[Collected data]
^^^^^^^^
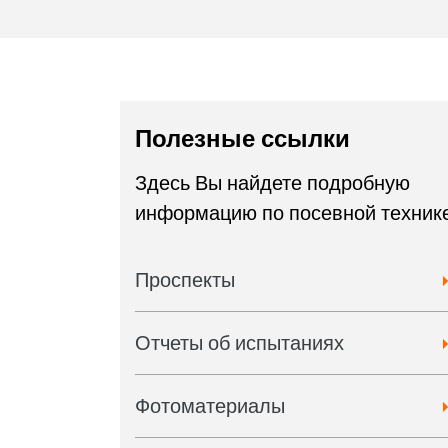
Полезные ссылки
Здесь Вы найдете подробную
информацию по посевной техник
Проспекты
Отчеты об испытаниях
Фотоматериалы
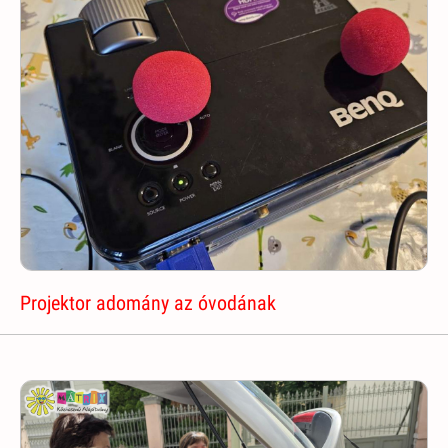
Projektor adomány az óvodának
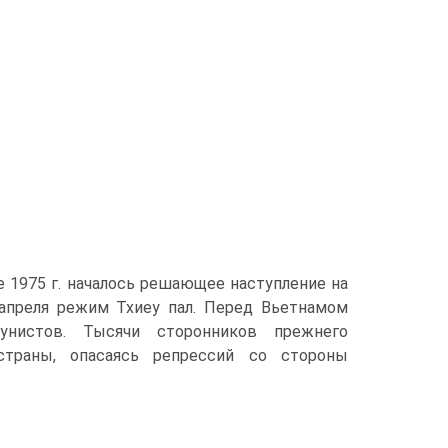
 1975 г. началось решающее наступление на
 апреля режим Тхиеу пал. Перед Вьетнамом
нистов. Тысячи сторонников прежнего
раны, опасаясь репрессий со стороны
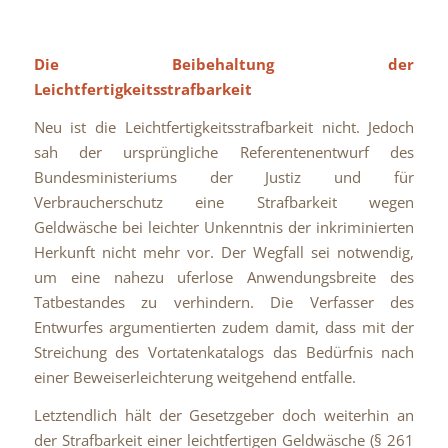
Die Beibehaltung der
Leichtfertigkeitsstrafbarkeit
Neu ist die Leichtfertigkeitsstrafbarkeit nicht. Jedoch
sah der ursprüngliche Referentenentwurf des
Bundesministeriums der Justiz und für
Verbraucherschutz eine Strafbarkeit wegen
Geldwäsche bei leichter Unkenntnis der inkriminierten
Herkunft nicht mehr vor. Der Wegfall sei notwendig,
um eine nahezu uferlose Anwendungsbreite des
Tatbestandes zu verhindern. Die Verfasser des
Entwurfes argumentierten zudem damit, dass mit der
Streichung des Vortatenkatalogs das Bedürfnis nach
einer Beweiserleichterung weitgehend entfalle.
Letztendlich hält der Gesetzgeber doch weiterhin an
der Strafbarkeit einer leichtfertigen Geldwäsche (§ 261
^^^^^^^^
_Exercise details_
The entries must be repeated exactly. Leave the images out.

_Result of the exercise_
Полезные ссылки
Здесь Вы найдете подробную
информацию по посевной техник
Проспекты
Отчеты об испытаниях
Фотоматериалы
Projektor adomány az óvodának
 1975 г. началось решающее наступление на
 апреля режим Тхиеу пал. Перед Вьетнамом
нистов. Тысячи сторонников прежнего
раны, опасаясь репрессий со стороны
Die Beibehaltung der
Leichtfertigkeitsstrafbarkeit
Neu ist die Leichtfertigkeitsstrafbarkeit nicht. Jedoch
sah der ursprüngliche Referentenentwurf des
Bundesministeriums der Justiz und für
Verbraucherschutz eine Strafbarkeit wegen
Geldwäsche bei leichter Unkenntnis der inkriminierten
Herkunft nicht mehr vor. Der Wegfall sei notwendig,
um eine nahezu uferlose Anwendungsbreite des
Tatbestandes zu verhindern. Die Verfasser des
Entwurfes argumentierten zudem damit, dass mit der
Streichung des Vortatenkatalogs das Bedürfnis nach
einer Beweiserleichterung weitgehend entfalle.
Letztendlich hält der Gesetzgeber doch weiterhin an
der Strafbarkeit einer leichtfertigen Geldwäsche (§ 261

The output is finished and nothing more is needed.